## Goal of the exercise
Copy exactly, please, the lines of the data from its start through the line containing "Po godzinach (619, 80)".
(Input Opens)
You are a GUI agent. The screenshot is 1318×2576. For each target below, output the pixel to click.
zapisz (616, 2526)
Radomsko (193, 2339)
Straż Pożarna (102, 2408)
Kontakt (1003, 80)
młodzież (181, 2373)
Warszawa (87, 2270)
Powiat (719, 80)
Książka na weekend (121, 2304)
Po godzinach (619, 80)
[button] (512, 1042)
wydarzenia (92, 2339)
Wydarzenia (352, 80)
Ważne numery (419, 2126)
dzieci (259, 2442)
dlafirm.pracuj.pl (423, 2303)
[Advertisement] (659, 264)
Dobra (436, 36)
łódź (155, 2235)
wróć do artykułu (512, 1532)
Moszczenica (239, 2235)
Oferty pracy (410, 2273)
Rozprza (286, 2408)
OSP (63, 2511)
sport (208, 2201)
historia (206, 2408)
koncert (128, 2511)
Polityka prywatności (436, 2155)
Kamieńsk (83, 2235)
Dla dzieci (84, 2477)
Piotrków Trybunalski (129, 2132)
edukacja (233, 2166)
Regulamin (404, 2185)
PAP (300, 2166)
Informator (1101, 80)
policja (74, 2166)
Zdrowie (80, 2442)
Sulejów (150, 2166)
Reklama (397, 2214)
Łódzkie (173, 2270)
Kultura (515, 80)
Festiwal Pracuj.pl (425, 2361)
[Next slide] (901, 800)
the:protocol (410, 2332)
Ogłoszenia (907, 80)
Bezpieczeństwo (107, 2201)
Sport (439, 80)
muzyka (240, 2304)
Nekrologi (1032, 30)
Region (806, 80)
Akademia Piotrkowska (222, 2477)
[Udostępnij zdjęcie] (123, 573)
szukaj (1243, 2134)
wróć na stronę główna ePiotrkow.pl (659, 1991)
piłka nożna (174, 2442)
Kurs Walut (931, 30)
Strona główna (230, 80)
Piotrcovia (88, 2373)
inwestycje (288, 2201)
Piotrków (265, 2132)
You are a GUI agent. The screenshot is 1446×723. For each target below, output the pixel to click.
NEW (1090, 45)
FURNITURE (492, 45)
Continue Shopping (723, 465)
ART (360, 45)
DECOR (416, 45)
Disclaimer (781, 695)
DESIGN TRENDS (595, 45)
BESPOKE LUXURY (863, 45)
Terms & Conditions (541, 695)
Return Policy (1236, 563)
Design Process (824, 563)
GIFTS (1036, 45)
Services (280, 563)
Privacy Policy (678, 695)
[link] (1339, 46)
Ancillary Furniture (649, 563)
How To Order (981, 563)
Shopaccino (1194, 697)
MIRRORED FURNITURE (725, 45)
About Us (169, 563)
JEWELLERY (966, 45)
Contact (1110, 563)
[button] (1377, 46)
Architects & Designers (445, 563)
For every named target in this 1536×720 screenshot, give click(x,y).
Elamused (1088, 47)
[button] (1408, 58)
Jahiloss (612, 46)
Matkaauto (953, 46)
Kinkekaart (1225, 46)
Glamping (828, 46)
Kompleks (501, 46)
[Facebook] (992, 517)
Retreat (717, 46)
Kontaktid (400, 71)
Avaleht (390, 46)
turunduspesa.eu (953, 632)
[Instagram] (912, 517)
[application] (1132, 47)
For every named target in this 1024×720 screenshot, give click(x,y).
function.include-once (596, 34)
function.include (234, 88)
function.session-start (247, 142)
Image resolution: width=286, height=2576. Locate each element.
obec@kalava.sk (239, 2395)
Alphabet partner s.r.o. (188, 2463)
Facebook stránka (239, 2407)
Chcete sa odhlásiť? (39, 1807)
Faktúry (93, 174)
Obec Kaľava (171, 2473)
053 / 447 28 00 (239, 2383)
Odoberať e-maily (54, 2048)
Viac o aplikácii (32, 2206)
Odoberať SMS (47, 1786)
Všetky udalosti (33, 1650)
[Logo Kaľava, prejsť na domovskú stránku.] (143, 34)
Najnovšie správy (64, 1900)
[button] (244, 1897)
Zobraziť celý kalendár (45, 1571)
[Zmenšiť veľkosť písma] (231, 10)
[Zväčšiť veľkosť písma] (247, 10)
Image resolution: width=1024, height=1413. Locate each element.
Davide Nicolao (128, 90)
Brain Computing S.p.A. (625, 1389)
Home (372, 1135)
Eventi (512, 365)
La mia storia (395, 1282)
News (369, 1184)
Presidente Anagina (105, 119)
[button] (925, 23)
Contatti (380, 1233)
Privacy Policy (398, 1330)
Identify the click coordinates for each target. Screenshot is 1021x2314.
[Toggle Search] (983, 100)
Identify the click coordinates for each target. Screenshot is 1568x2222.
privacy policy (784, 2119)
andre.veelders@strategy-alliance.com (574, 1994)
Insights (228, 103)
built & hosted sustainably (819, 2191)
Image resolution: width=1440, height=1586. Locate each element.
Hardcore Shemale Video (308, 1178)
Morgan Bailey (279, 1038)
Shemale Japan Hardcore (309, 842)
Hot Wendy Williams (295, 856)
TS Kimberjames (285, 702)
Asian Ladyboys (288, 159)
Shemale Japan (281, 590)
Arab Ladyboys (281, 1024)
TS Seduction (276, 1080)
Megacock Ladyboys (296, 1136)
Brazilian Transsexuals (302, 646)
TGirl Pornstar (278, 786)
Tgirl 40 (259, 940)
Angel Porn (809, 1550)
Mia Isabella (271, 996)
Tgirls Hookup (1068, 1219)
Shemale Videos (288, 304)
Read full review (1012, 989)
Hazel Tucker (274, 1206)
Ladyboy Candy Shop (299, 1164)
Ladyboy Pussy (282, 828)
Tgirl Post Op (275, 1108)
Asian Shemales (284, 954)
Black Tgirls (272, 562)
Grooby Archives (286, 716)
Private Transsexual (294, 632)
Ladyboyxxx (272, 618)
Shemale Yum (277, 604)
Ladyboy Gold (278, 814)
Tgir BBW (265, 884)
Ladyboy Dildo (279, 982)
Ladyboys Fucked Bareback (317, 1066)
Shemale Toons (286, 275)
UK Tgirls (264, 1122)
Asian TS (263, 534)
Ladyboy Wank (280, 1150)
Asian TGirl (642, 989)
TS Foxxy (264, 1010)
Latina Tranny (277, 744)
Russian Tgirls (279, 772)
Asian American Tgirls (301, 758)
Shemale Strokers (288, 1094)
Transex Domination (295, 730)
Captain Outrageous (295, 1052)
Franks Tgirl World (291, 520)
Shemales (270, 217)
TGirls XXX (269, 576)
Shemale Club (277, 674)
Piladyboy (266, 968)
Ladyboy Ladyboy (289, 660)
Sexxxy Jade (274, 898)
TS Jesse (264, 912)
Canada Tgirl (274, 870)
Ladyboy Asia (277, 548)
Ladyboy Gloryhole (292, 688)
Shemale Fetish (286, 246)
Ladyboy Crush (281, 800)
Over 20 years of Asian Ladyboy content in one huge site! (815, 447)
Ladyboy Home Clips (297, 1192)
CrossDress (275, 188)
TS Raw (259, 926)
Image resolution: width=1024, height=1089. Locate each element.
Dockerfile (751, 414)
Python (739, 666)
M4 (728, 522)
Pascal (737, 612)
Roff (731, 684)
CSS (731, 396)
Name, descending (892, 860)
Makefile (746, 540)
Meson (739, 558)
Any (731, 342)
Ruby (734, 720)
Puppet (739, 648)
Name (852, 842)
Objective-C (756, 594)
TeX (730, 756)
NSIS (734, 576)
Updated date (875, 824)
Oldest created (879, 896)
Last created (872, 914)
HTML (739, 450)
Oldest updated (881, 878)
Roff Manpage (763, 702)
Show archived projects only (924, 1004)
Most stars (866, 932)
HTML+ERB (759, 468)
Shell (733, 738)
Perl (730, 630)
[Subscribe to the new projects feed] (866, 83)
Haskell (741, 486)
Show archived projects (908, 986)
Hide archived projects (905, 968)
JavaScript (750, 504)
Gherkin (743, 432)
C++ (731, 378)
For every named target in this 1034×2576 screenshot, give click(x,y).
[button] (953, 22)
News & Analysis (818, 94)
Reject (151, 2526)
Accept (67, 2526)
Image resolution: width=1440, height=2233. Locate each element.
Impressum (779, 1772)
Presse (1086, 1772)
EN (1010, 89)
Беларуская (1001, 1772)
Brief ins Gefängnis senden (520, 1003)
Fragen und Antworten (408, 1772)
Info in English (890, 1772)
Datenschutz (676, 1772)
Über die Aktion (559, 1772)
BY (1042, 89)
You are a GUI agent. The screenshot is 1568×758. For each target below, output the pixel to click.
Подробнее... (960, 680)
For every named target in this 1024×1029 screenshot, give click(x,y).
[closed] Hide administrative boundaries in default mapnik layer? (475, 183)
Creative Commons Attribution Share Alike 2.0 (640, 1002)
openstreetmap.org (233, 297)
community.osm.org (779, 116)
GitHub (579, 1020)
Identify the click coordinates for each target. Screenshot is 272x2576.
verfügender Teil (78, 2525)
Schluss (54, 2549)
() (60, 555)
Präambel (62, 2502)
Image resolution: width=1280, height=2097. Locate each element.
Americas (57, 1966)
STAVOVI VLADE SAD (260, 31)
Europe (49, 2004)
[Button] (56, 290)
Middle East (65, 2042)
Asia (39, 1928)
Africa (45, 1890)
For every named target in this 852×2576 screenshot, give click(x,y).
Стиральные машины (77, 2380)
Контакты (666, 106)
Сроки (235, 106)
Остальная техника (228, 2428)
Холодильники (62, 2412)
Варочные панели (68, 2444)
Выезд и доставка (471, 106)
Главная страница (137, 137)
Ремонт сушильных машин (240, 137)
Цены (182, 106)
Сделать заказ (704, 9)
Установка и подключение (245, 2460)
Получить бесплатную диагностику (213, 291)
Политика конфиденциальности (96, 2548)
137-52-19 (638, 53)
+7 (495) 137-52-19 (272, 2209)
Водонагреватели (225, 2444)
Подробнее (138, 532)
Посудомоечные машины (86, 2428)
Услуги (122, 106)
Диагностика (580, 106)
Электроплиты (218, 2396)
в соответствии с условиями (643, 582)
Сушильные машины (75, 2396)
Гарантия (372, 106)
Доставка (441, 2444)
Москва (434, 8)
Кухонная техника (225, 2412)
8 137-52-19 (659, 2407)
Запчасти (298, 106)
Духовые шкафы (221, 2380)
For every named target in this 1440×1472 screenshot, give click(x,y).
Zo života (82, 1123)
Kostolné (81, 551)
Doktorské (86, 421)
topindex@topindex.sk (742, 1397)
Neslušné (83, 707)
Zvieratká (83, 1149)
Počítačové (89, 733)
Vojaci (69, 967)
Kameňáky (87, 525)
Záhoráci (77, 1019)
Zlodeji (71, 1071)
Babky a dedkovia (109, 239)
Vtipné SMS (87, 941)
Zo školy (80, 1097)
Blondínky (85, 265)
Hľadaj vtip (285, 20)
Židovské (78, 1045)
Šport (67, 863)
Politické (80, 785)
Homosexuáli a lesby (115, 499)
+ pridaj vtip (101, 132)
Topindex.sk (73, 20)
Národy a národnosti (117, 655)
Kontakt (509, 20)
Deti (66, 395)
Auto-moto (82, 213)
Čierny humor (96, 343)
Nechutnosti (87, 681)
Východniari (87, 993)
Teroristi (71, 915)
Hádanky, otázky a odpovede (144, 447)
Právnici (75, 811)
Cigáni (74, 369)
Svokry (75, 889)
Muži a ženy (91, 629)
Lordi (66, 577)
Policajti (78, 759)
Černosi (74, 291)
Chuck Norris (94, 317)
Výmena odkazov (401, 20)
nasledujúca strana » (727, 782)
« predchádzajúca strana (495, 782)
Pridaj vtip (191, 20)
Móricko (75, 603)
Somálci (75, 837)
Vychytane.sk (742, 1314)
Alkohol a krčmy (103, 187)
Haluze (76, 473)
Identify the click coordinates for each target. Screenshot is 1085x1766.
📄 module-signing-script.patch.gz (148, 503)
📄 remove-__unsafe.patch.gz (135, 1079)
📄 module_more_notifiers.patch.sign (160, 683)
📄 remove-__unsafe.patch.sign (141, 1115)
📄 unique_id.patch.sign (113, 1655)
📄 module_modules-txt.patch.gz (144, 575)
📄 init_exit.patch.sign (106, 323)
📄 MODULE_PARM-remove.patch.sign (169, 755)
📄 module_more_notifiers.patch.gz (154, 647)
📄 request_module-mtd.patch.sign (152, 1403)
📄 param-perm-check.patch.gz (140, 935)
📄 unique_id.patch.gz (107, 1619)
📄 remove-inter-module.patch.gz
(Input Closes)
## Result of the task
You are a GUI agent. The screenshot is 1318×2576. For each target below, output the pixel to click.
zapisz (616, 2526)
Radomsko (193, 2339)
Straż Pożarna (102, 2408)
Kontakt (1003, 80)
młodzież (181, 2373)
Warszawa (87, 2270)
Powiat (719, 80)
Książka na weekend (121, 2304)
Po godzinach (619, 80)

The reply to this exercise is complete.